In the 1980s one of the issues that “housing activists” used to sue banks for “housing discrimination” over, was a practice called “Red-Lining.”
Interestingly enough, that practice was the result of one of the earliest intrusions of government into the mortgage business.
During the Great Depression, the federal Home Owners Loan Corporation (HOLC), a New Deal agency established in 1933 by the Home Owners' Loan Corporation Act, decided that America’s banks needed improved mortgage lending criteria and created what came to be called “Residential Security Maps” for every city in the United States.
The HOLC had over 40,000 people grading each neighborhood’s fitness for loans on a scale from A to D.
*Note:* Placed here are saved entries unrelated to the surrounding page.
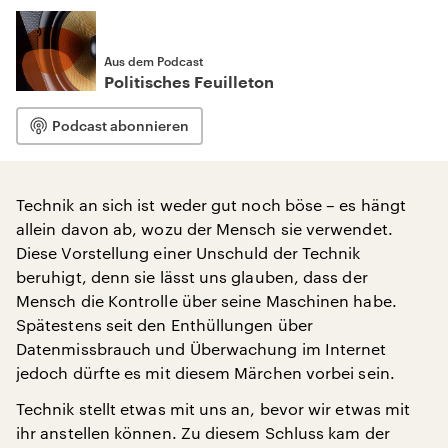
Aus dem Podcast
Politisches Feuilleton
Podcast abonnieren
Technik an sich ist weder gut noch böse – es hängt
allein davon ab, wozu der Mensch sie verwendet.
Diese Vorstellung einer Unschuld der Technik
beruhigt, denn sie lässt uns glauben, dass der
Mensch die Kontrolle über seine Maschinen habe.
Spätestens seit den Enthüllungen über
Datenmissbrauch und Überwachung im Internet
jedoch dürfte es mit diesem Märchen vorbei sein.
Technik stellt etwas mit uns an, bevor wir etwas mit
ihr anstellen können. Zu diesem Schluss kam der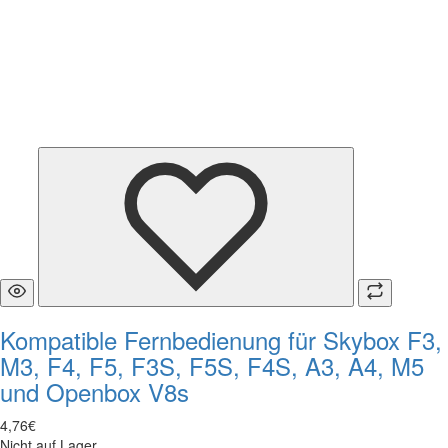
Kompatible Fernbedienung für Skybox F3,
M3, F4, F5, F3S, F5S, F4S, A3, A4, M5
und Openbox V8s
4
,
76
€
Nicht auf Lager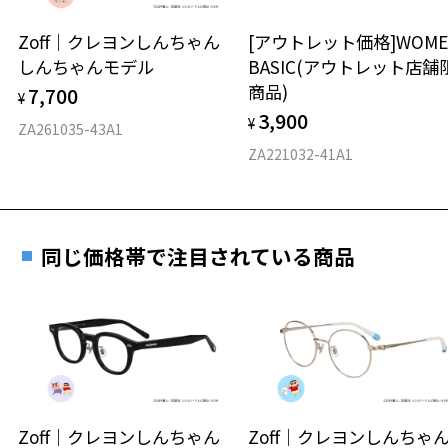
＜メガネの度数情報がわからない方へ＞
安心2 視力測定無料
Zoff｜クレヨンしんちゃん
[アウトレット価格]WOME
オンラインストアでフレームのみ購入して、
しんちゃんモデル
BASIC(アウトレット店舗
実店舗で度付きにできます
仕上がり寸法
視力の変化を早めに発見するために、定期的な視
商品)
7,700
ご購入時に「レンズ交換券」をお選びいただくと、実店舗で
¥
力測定をおすすめいたします。
3,900
度数を測定のうえ、度付きレンズ（標準セットレンズ）へ無
¥
D 仕上がりの横幅：約137mm
ZA261035-43A1
料交換いただけます。
E 仕上がりの縦幅：約45mm
安心3 かかり具合調整無料
ZA221032-41A1
詳しくはこちら
重さ
フレームの歪みやかかり具合の調整・クリーニン
実店舗で度数を測定いただけます
グは、全国のZoff店舗にていつでも対応いたしま
お近くのZoff実店舗にて度数を測定いただけます（無料）。
す。
15.6g
同じ価格帯で注目されている商品
その際は記入用紙をダウンロードしてお使いください。
※メガネ：デモレンズを外した重さ
※サングラス：レンズ込みの重さ
※着脱式サングラス：デモレンズ、アタッチメント込みの重さ
ダウンロード
もっと見る
タイプ
ボストン
Zoff｜クレヨンしんちゃん
Zoff｜クレヨンしんち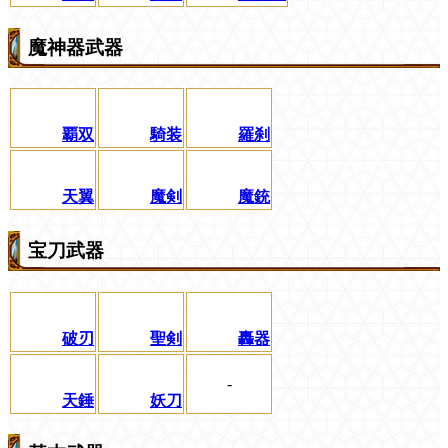
魔神器武器
覇双
騎装
羅刹
天翼
魔剣
魔銃
宝刀武器
破刃
聖剣
轟器
-
天錘
妖刀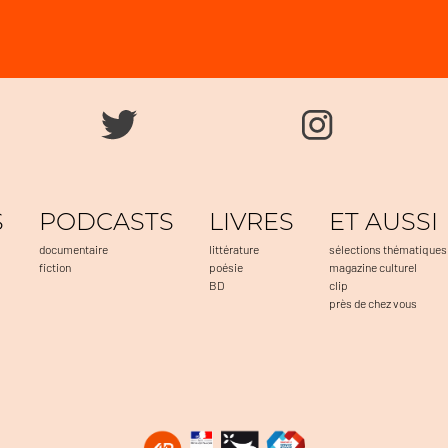
S
PODCASTS
LIVRES
ET AUSSI
documentaire
littérature
sélections thématiques
fiction
poésie
magazine culturel
BD
clip
près de chez vous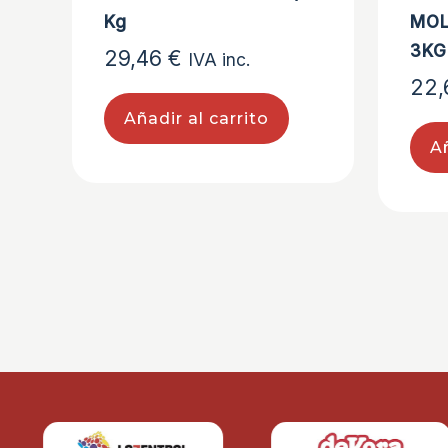
Kg
MOL
3KG
29,46
€
IVA inc.
22
Añadir al carrito
Añ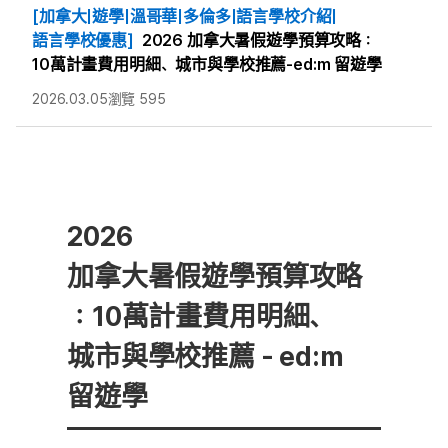
[加拿大|遊學|溫哥華|多倫多|語言學校介紹|
語言學校優惠]
2026 加拿大暑假遊學預算攻略：
10萬計畫費用明細、城市與學校推薦-ed:m 留遊學
2026.03.05
瀏覽 595
2026
加拿大暑假遊學預算攻略
：10萬計畫費用明細、
城市與學校推薦 - ed:m
留遊學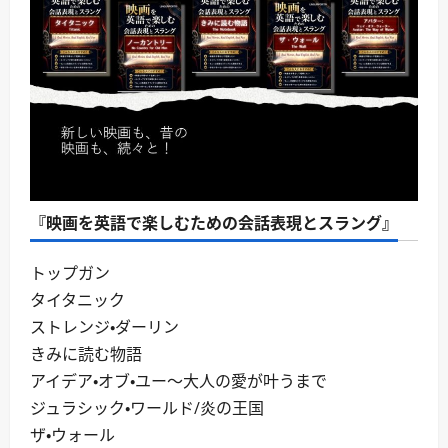
『映画を英語で楽しむための会話表現とスラング』
トップガン
タイタニック
ストレンジ・ダーリン
きみに読む物語
アイデア・オブ・ユー～大人の愛が叶うまで
ジュラシック・ワールド/炎の王国
ザ・ウォール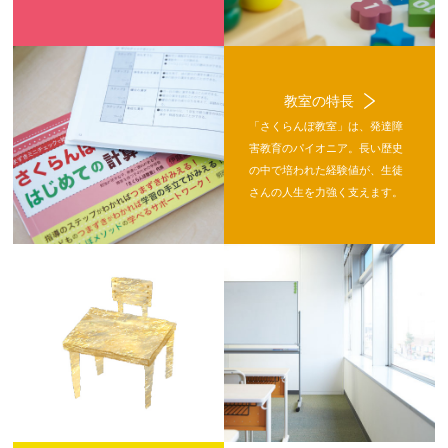
教室の特長
「さくらんぼ教室」は、発達障
害教育のパイオニア。長い歴史
の中で培われた経験値が、生徒
さんの人生を力強く支えます。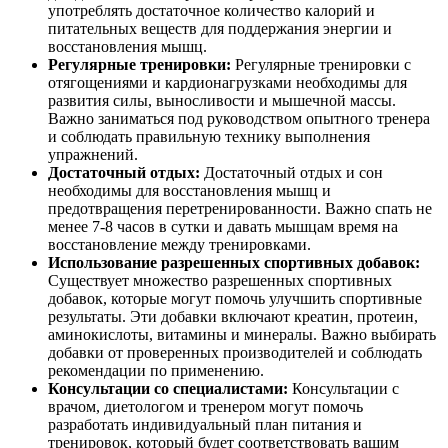
употреблять достаточное количество калорий и
питательных веществ для поддержания энергии и
восстановления мышц.
Регулярные тренировки:
Регулярные тренировки с
отягощениями и кардионагрузками необходимы для
развития силы, выносливости и мышечной массы.
Важно заниматься под руководством опытного тренера
и соблюдать правильную технику выполнения
упражнений.
Достаточный отдых:
Достаточный отдых и сон
необходимы для восстановления мышц и
предотвращения перетренированности. Важно спать не
менее 7-8 часов в сутки и давать мышцам время на
восстановление между тренировками.
Использование разрешенных спортивных добавок:
Существует множество разрешенных спортивных
добавок, которые могут помочь улучшить спортивные
результаты. Эти добавки включают креатин, протеин,
аминокислоты, витамины и минералы. Важно выбирать
добавки от проверенных производителей и соблюдать
рекомендации по применению.
Консультации со специалистами:
Консультации с
врачом, диетологом и тренером могут помочь
разработать индивидуальный план питания и
тренировок, который будет соответствовать вашим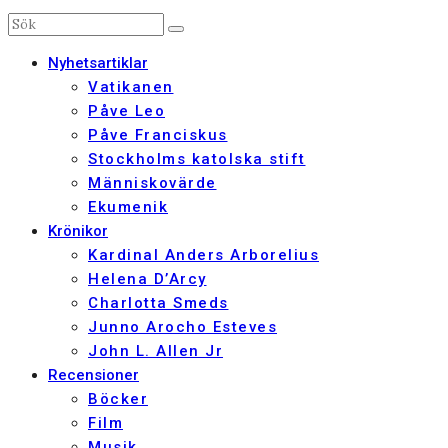
Nyhetsartiklar
Vatikanen
Påve Leo
Påve Franciskus
Stockholms katolska stift
Människovärde
Ekumenik
Krönikor
Kardinal Anders Arborelius
Helena D’Arcy
Charlotta Smeds
Junno Arocho Esteves
John L. Allen Jr
Recensioner
Böcker
Film
Musik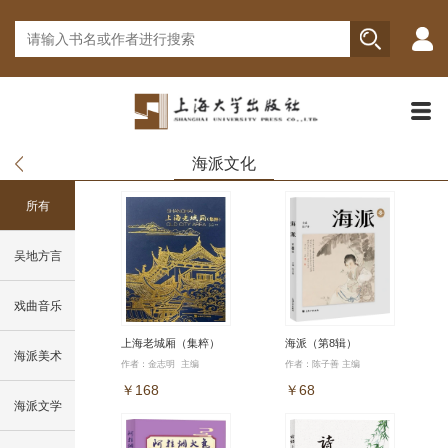
海派文化
所有
吴地方言
戏曲音乐
上海老城厢（集粹）
海派（第8辑）
海派美术
作者：金志明 主编
作者：陈子善 主编
￥168
￥68
海派文学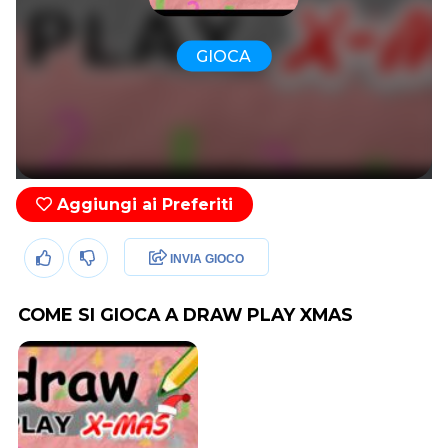
GIOCA
Aggiungi ai Preferiti
INVIA GIOCO
COME SI GIOCA A DRAW PLAY XMAS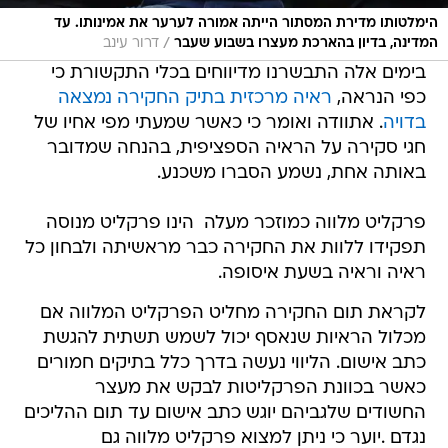
הימלטותו מדירת המסתור הייתה אמורה לערער את אמינותו. עד
/
המדינה, בדיון בהארכת מעצרו בשבוע שעבר
דרור עינב
בימים אלה התבשרנו מדיווחים בכלי התקשורת כי
כפי הנראה,
ראיה מרכזית בתיק החקירה נמצאה
בדויה
. אתוודה ואומר כי כאשר שמעתי מפי אחיו של
חגי סקירה על הראיה הספציפית, בהנחה שמדובר
באותה אחת, נשמע הסברו משכנע.
פרקליט מלווה כמוזכר מעלה  הינו פרקליט מנוסה 
תפקידו ללוות את החקירה כבר מראשיתה ולבחון כל
ראיה וראיה בשעת איסופה.
לקראת תום החקירה מחליט הפרקליט המלווה אם
מכלול הראיות שנאסף יכול לשמש תשתית להגשת
כתב אישום. הליווי נעשה בדרך כלל בתיקים חמורים
כאשר בכוונת הפרקליטות לבקש את מעצר
החשודים שלגביהם יוגש כתב אישום עד תום ההליכים
נגדם .יוער כי ניתן למצוא פרקליט מלווה גם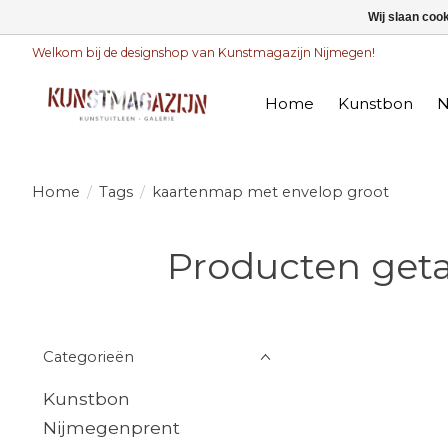
Wij slaan coo
Welkom bij de designshop van Kunstmagazijn Nijmegen!
Home
Kunstbon
N
Home
/
Tags
/
kaartenmap met envelop groot
Producten get
Categorieën
Kunstbon
Nijmegenprent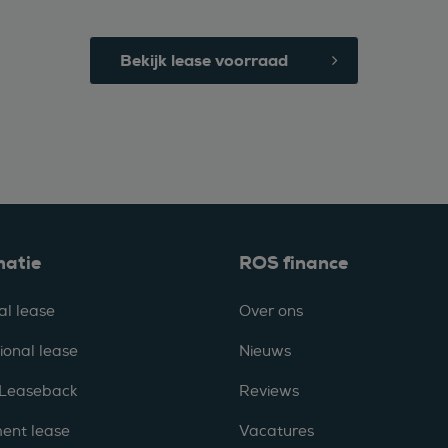
Bekijk lease voorraad
matie
ROS finance
al lease
Over ons
ional lease
Nieuws
 Leaseback
Reviews
ent lease
Vacatures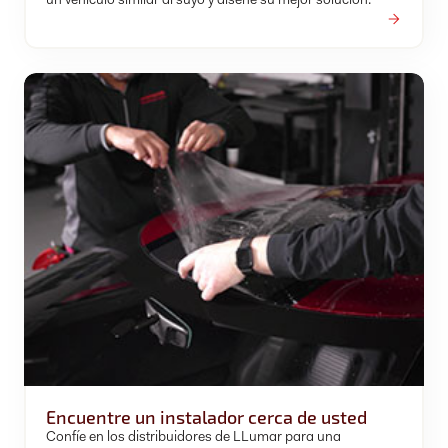
un vehículo similar al suyo y diseñe su mejor solución.
Encuentre un instalador cerca de usted
Confíe en los distribuidores de LLumar para una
To accomplish this, the HOLC relied on hard (numerical) data, mostly in the form of housing statistics and local economic data to determine each community’s grade.
As Joe Flood (author of The Fires) noted, “...the maps became an early warning about the weaknesses of the kind of centralized, statistical decision-making that would come to dominate American government and business in the ensuing decades, as complex issues were reduced to a handful of the most easily obtainable and often misleading statistics.”
Those Residential Security Maps of the HOLC became the basis for and the foundation of the practice of “Red-Lining.”
Ironically enough, planners thought that those Residential Security maps would lead to slum clearance and urban renewal, but they resulted in the expansion of the slum, in practice.
In fact, no issue has been more abused than claims of “discrimination.” It was “discrimination lawsuits against traditional lending criteria that allowed both HUD and the DoJ to litigate American banks to cease using “traditional lending criteria,” because they “discriminated against low income Americans.”
U.S. law won’t permit banks to treat well-off borrowers any differently than they treat lower income borrowers, so traditional lending criteria CAN’T be used ONLY with more affluent borrowers. Neither can American banks charge higher fees and interest rates to higher income borrowers to make more loans available to lower income borrowers, by offsetting its riskier loans with higher rates and fees from more reliable and stable borrowers.
Andy Cuomo called the government’s abuse of the U.S. banking industry and forcing MORE subprime loans (loans to sub-prime borrowers) “affirmative action in lending.”
SEE: http://www.youtube.com/watch?v=Lr1M1T2Y314&feature=PlayList&p=529CA6593D352484&playnext=1&playnext_from=PL&index=97
Moreover, Janet Reno’s mentee (Eric Holder) is looking to do the very same thing TODAY in the wake of the disastrous results of the last attempt at this;
http://www.investors.com/NewsAndAnalysis/Article/577794/201107081851/DOJ-Begins-Bank-Witch-Hunt.aspx?src=HPLNews
“In what could be a repeat of the easy-lending cycle that led to the housing crisis, the Justice Department has asked several banks to relax their mortgage underwriting standards and approve loans for low income Americans with poor credit as part of a new crackdown on alleged discrimination, according to court documents reviewed by IBD...
“...Settlements include setting aside prime-rate mortgages for low-income Americans with blemished credit and even counting “public assistance” as valid income in mortgage applications.
“In several cases, the government has ordered bank defendants to post in all their branches and marketing materials a notice informing low income customers that they cannot be turned down for credit because they receive public aid, such as unemployment benefits, welfare payments or food stamps.
“Among other remedies: favorable interest rates and down-payment assistance for minority borrowers with weak credit.”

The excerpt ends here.